With ChatGPT and other generative artificial intelligence technologies changing the face of the global AI landscape, many enterprises are in the process of either starting or extending their AI business initiatives. Either way, they’ll need to tap into the right resources to maximize their AI investments. Because AI research and development takes cutting-edge acumen and digital infrastructure to develop, establishing effective collaborative relationships across businesses, governments, and academic institutions will be crucial.
Examining Today’s AI Successes
Before examining how collaboration fuels AI innovation tomorrow, let’s crack the code on what AI success already looks like today and how to meaningfully propel AI innovation into an extraordinary tomorrow.
Industry 4.0 — digitization of the manufacturing sector — offers some key AI use cases that are already in place. They include examples of predictive maintenance, energy reduction, increased production, and demand forecasting. Here are a couple of illustrations of what that looks like today:
- Recently, a household appliance manufacturer in Vietnam leveraged an AI-enhanced acoustic inspection platform that, in just the first month, helped the company increase the accuracy of its defect checks by 95% and doubled the speed of detection that was previously reliant only on workers listening for problems. The tool also aided the company in building a database for defect root cause analysis.
- Meantime, a manufacturer with a facility storing high-value goods in the US wanted a way to reduce the energy footprint of the 30 industrial air conditioners powering its substantial HVAC infrastructure. By utilizing an AI-based system that precisely monitors changes in temperature and humidity and automatically makes timely adjustments, the facility was able to slash energy consumption by 30%.
One recent report from Accenture and Frontier Economics estimates that the cumulation of case studies like these has the potential to add as much as $3.8 trillion to the value of manufacturing businesses by 2035. But that financial forecast isn’t a foregone conclusion.
Collaboration Will Fuel AI’s Innovation Engine
Many organizations today are still spinning their wheels when it comes to AI innovation. Gartner’s analysis shows that only about half of AI models make it from the pilot stage to production. Clearly, the route to success is still far from straightforward. However, potential is massive thanks to collaboration between industry and academics to comprehensively drive and regulate the latest in AI technology.
While our minds may associate AI with tech hot spots like Silicon Valley, the most potential might come from other emerging tech destinations. Asia Pacific, for instance, stands as the fastest growing AI market in the world.
Both manufacturing examples described above came from this growing region of AI innovation. They were powered by research and development from FPT Software — a Vietnam-headquartered global digital transformation and IT services company. FPT Software weaves AI throughout its work with clients but also recognizes that advanced AI models and systems require a whole new class of expertise and research beyond what even a very robust software engineering organization can offer alone.
And this is where AI collaboration comes into the picture. FPT Software accelerates its capabilities through a center of excellence approach. The company built its AI Center as a regional hub for AI research and development in partnership with some key organizations.
Chief among them is Mila Institute, the world’s largest deep learning institute. Based in Quebec, Mila works closely with the FPT Software AI Center and the firm’s parent company, FPT Corporation, to conduct research projects on large language models to power AI4Code — a subfield of AI for enhancing developer productivity. The collaboration also aims at establishing a comprehensive framework that champions responsible AI, thereby mitigating AI risks and improving transparency, fairness, accountability, and privacy in AI applications. Additionally, the FPT Software AI Center has developed core relationships with AI companies like Landing AI to help companies advance the progress of building data-centric AI inspection in practical settings.

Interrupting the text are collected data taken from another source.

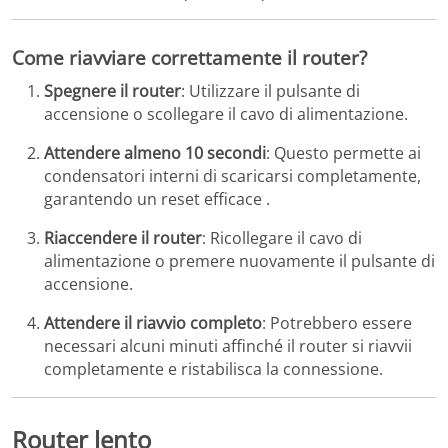
Come riavviare correttamente il router?
Spegnere il router
:
Utilizzare il pulsante di
accensione o scollegare il cavo di alimentazione.
Attendere almeno 10 secondi
:
Questo permette ai
condensatori interni di scaricarsi completamente,
garantendo un reset efficace
.​
Riaccendere il router
:
Ricollegare il cavo di
alimentazione o premere nuovamente il pulsante di
accensione.
Attendere il riavvio completo
:
Potrebbero essere
necessari alcuni minuti affinché il router si riavvii
completamente e ristabilisca la connessione.
Router lento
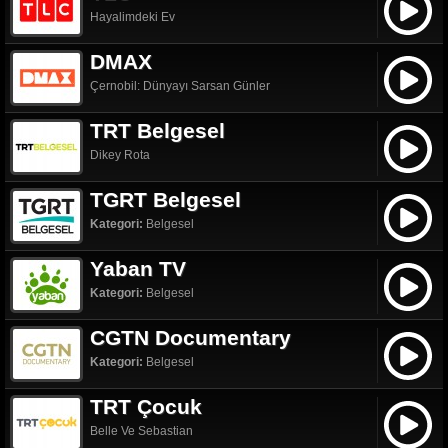
Hayalimdeki Ev
DMAX
Çernobil: Dünyayı Sarsan Günler
TRT Belgesel
Dikey Rota
TGRT Belgesel
Kategori:
Belgesel
Yaban TV
Kategori:
Belgesel
CGTN Documentary
Kategori:
Belgesel
TRT Çocuk
Belle Ve Sebastian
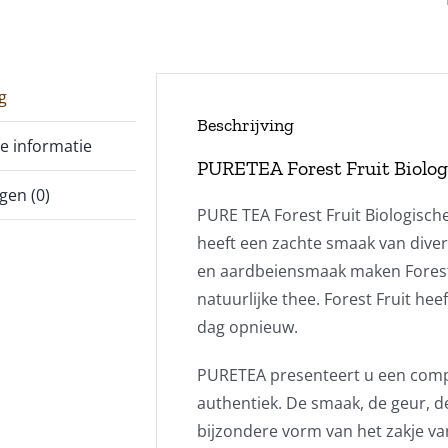
g
Beschrijving
e informatie
PURETEA Forest Fruit Biolog
gen (0)
PURE TEA Forest Fruit Biologisch
heeft een zachte smaak van diver
en aardbeiensmaak maken Forest 
natuurlijke thee. Forest Fruit hee
dag opnieuw.
PURETEA presenteert u een comp
authentiek. De smaak, de geur, d
bijzondere vorm van het zakje v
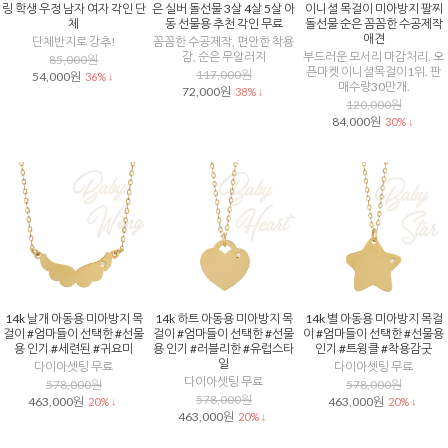
링 학생 우정 남자 여자 각인 단
은 실버 돌선물 3살 4살 5살 아
이니셜 목걸이 미아방지 팔찌
체
동 선물용 추천 각인 무료
돌선물 순은 꼼꼼한 수공제작
애견
단체반지로 강추!
꼼꼼한 수공제작, 편안한 착용
감, 순은 무알러지
부드러운 모서리 마감처리. 오
85,000원
픈마켓 이니셜목걸이1위. 판
117,000원
54,000원
36% ↓
매수량30만개.
72,000원
38% ↓
120,000원
84,000원
30% ↓
14k 날개 아동용 미아방지 목
14k 하트 아동용 미아방지 목
14k 별 아동용 미아방지 목걸
걸이 #엄마들이 선택한 #선물
걸이 #엄마들이 선택한 #선물
이 #엄마들이 선택한 #선물용
용 인기 #세련된 #귀요미
용 인기 #러블리한 #유럽스타
인기 #트윙클 #착용감굿
일
다이아셋팅 무료
다이아셋팅 무료
다이아셋팅 무료
578,000원
578,000원
578,000원
463,000원
463,000원
20% ↓
20% ↓
463,000원
20% ↓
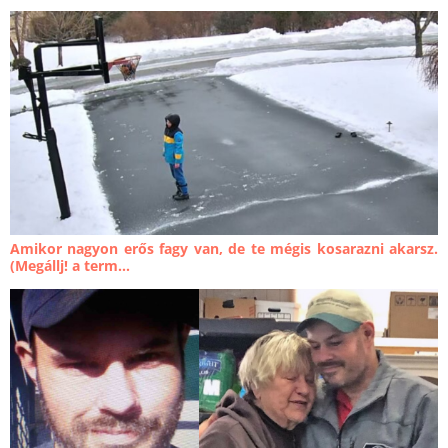
Amikor nagyon erős fagy van, de te mégis kosarazni akarsz.
(Megállj! a term...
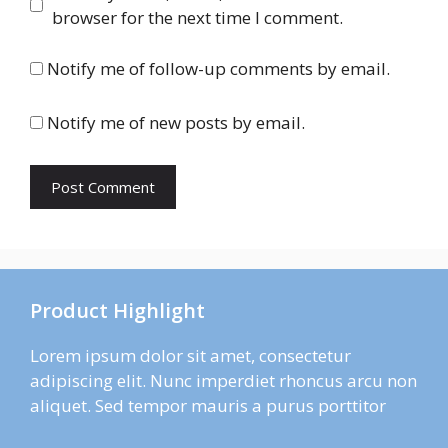
browser for the next time I comment.
Notify me of follow-up comments by email.
Notify me of new posts by email.
Product Highlight
Lorem ipsum dolor sit amet, consectetur
adipiscing elit. Nunc imperdiet rhoncus arcu non
aliquet. Sed tempor mauris a purus porttitor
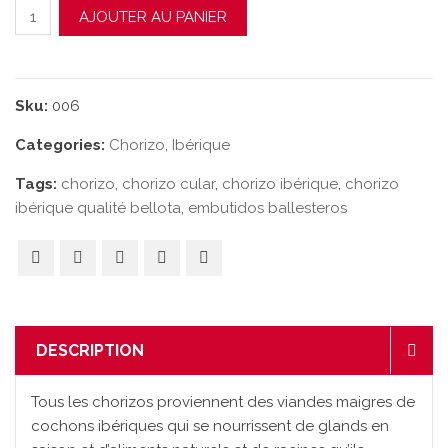
quantité de Chorizo Cular Ibérique Qualité "Bellota"
AJOUTER AU PANIER
Sku:
006
Categories:
Chorizo
,
Ibérique
Tags:
chorizo
,
chorizo cular
,
chorizo ibérique
,
chorizo
ibérique qualité bellota
,
embutidos ballesteros
DESCRIPTION
Tous les chorizos proviennent des viandes maigres de
cochons ibériques qui se nourrissent de glands en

“To seize AI’s vast potential and accelerate its practical uses, we are joining forces with the top minds in the world,” says FPT Software Chief AI Officer Phong Nguyen. “FPT Software and our partners are working towards a globally impactful goal. It is crucial to prioritize responsible AI development as we strive to keep up with the rapid advancements in technology.”
Through these partnerships, FPT Software AI Center focuses intensely on creating and training new AI/ML models, experimenting with AI use cases and developing new products to solve common problems in targeted verticals. For example, the center’s experts developed a quality control and predictive maintenance platform for manufacturers called I2 (Intelligent Inspection) that powers the two use cases described above based on supervised and unsupervised learning models.
This collaborative approach is one of the most effective paths toward AI acceleration. The complexity of AI systems, the small pool of AI and data science experts, and the need for large-scale data sharing to effectively train AI models will require more organizations today to look outside their corporate boundaries for partners in developing their AI-powered ecosystems.